Work item:
Find where "IP20, 5m) (Arlight, 7 лет)" occurs in the data below, and retype that line and every later line exactly.

Exercise material:
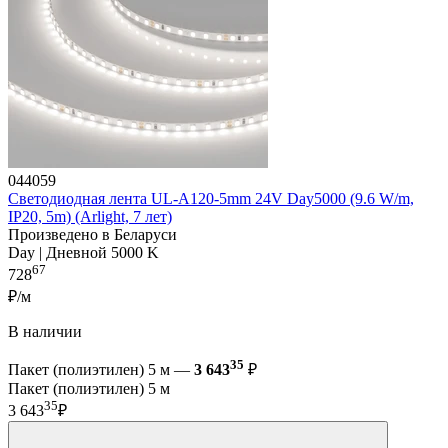
044059
Светодиодная лента UL-A120-5mm 24V Day5000 (9.6 W/m,
IP20, 5m) (Arlight, 7 лет)
Произведено в Беларуси
Day | Дневной 5000 K
67
728
₽/м
В наличии
35
Пакет (полиэтилен) 5 м —
3 643
₽
Пакет (полиэтилен) 5 м
35
3 643
₽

Response:
IP20, 5m) (Arlight, 7 лет)
Произведено в Беларуси
Day | Дневной 5000 K
67
728
₽/м
В наличии
35
Пакет (полиэтилен) 5 м —
3 643
₽
Пакет (полиэтилен) 5 м
35
3 643
₽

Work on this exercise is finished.